Волк из лесу в деревню забежал, Не в гости, но живот спасая…
До сих пор я отчетливо помню – будто сам, своими глазами видел – этого забежавшего в деревню волка. Помню и высокий дощатый забор, на котором сидит кот. Низко наклонив серую с черными полосами голову, мудрый и спокойный, он деловито разговаривает с усталым, затравленным волком, за которым по пятам гонятся охотники. И все соседи, чьи имена называет кот (Степан, Трофим, Клим), кажутся мне знакомыми людьми, живущими на Майдане где-то поблизости от нас. Ведь в басне так и сказано: «Беги ж, вон там живет Трофим». Это «вон-там» придавало особую реальность словам крыловского кота.
Сквозь каждое слово, как сквозь прозрачное стекло, ребенок видит названный предмет, видит живую и подлинную действительность»…
(С.Маршак «В начале жизни»)
… «Наиболее острые, загадочные, запутанные сюжеты я находил в переводных романах. Одолев такой роман, я мог пересказывать довольно подробно его содержание, но в памяти моей редко удерживались строчки подлинного текста, реплики действующих лиц.
А из Пушкина, Гоголя, Лермонтова, из «Кавказского пленника» Льва Толстого запомнились не только отдельные строчки, но иной раз целые страницы. На всю жизнь врезались мне в память тихие слова Акакия Акакиевича Башмачкина из «Шинели», которую я прочел в десятилетнем возрасте: «Зачем вы меня обижаете?» Вероятно, в ту же пору жизни я накрепко запомнил диалог из лермонтовского «Маскарада»:
– Что стоят ваши эполеты?
– Я с честью их достал, – и вам их не купить…
Меня пленила честность и острота этих двух беглых реплик, похожих на звонкие удары скрестившихся рапир. Правда, мне было не совсем понятно, что значит «с честью их достал», но я чувствовал и едкий цинизм насмешливого вопроса, и молодое, эффектно-благородное негодование в ответе офицера».
(Там же)
«В эти дни (годы детства) я зачитывался «Дубровским». И как-то незаметно в сознании слились помещик Троекуров с помещиком Лясковским, а Владимир Дубровский с моим отцом.
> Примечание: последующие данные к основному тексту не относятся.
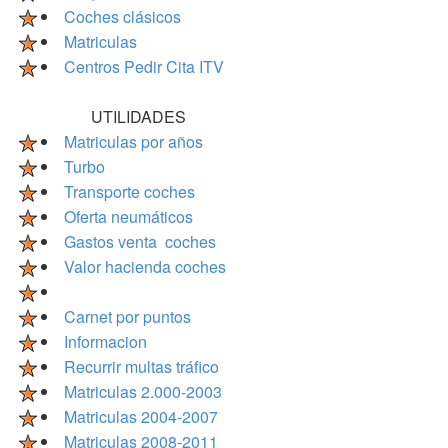
Coches clásicos
Matriculas
Centros Pedir Cita ITV
UTILIDADES
Matriculas por años
Turbo
Transporte coches
Oferta neumáticos
Gastos venta coches
Valor hacienda coches
Carnet por puntos
Informacion
Recurrir multas tráfico
Matriculas 2.000-2003
Matriculas 2004-2007
Matriculas 2008-2011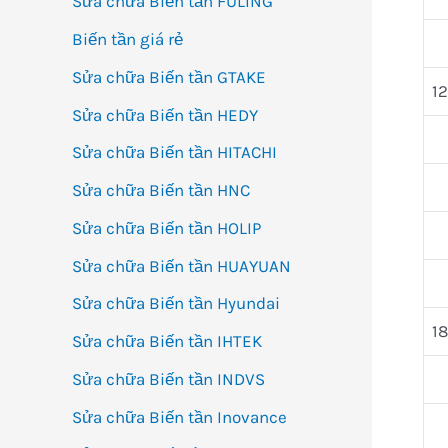
Sửa chữa Biến tần FULING
Biến tần giá rẻ
Sửa chữa Biến tần GTAKE
1
Sửa chữa Biến tần HEDY
Sửa chữa Biến tần HITACHI
Sửa chữa Biến tần HNC
Sửa chữa Biến tần HOLIP
Sửa chữa Biến tần HUAYUAN
Sửa chữa Biến tần Hyundai
1
Sửa chữa Biến tần IHTEK
Sửa chữa Biến tần INDVS
Sửa chữa Biến tần Inovance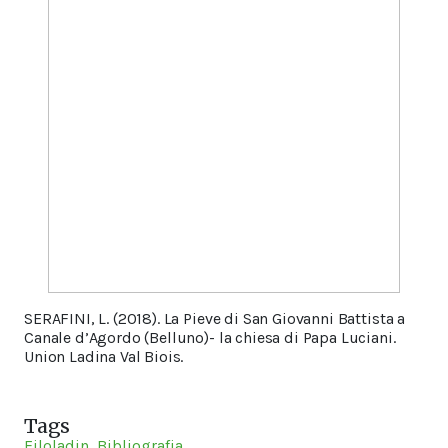
SERAFINI, L. (2018).
La Pieve di San Giovanni Battista a
Canale d’Agordo (Belluno)- la chiesa di Papa Luciani
.
Union Ladina Val Biois.
Tags
Filoladin
Bibliografia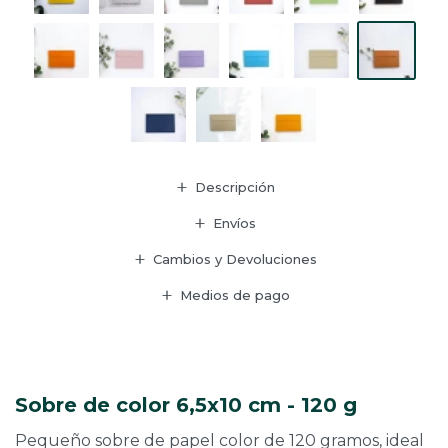
Descripción
Envíos
Cambios y Devoluciones
Medios de pago
Sobre de color 6,5x10 cm - 120 g
Pequeño sobre de papel color de 120 gramos, ideal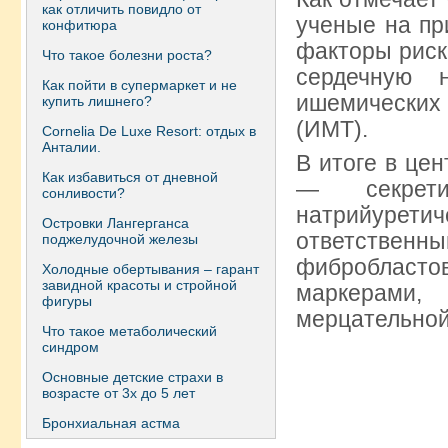
как отличить повидло от
ученые на пр
конфитюра
факторы риска
Что такое болезни роста?
сердечную н
Как пойти в супермаркет и не
ишемических
купить лишнего?
(ИМТ).
Сornelia De Luxe Resort: отдых в
Анталии.
В итоге в це
Как избавиться от дневной
— секрети
сонливости?
натрийурет
Островки Лангерганса
ответственн
поджелудочной железы
фибробласто
Холодные обертывания – гарант
завидной красоты и стройной
маркерами
фигуры
мерцательной
Что такое метаболический
синдром
Основные детские страхи в
возрасте от 3х до 5 лет
Бронхиальная астма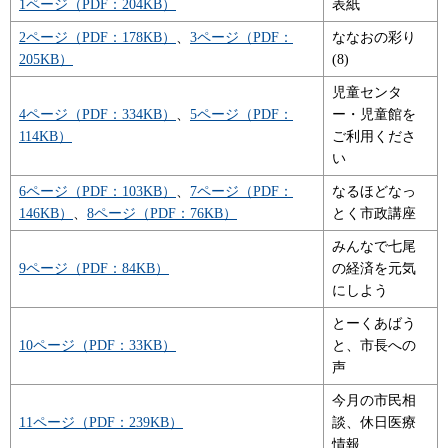
1ページ（PDF：204KB）
表紙
2ページ（PDF：178KB）
、
3ページ（PDF：
ななおの彩り
205KB）
(8)
児童センタ
4ページ（PDF：334KB）
、
5ページ（PDF：
ー・児童館を
114KB）
ご利用くださ
い
6ページ（PDF：103KB）
、
7ページ（PDF：
なるほどなっ
146KB）
、
8ページ（PDF：76KB）
とく市政講座
みんなで七尾
9ページ（PDF：84KB）
の経済を元気
にしよう
とーくあばう
10ページ（PDF：33KB）
と、市長への
声
今月の市民相
11ページ（PDF：239KB）
談、休日医療
情報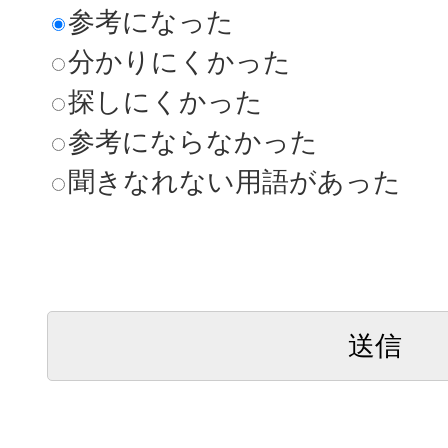
参考になった
分かりにくかった
探しにくかった
参考にならなかった
聞きなれない用語があった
Правда, отец не стал атаманом разбойников и ничем не отомстил вероломному подполковнику, но события, происшедшие в действительности, и эпизоды пушкинской повести так тесно переплелись между собой, что и до сих пор живут в моей памяти рядом».
(Там же)
«А каким неожиданным подарком было для меня стихотворение Тютчева «Люблю грозу в начале мая». Помню, нам задали выучить его дома наизусть, и я отнесся к нему сперва с тем же недоверием, что и к другим хрестоматийным стихам о природе. Но с первой же строфы я почувствовал, сколько в них энергии и движения, так захватили меня эти стихи своей звучностью, силой и свежестью, что я много раз читал и перечитывал их, совершенно позабыв о том, что они заданы на урок. Я уже тогда ясно ощутил, как гармонично построено каждое четверостишие, как согласовано и соразмерно оно с дыханием. После этого я не пропускал ни одного стихотворения, под которым стояла подпись Тютчева».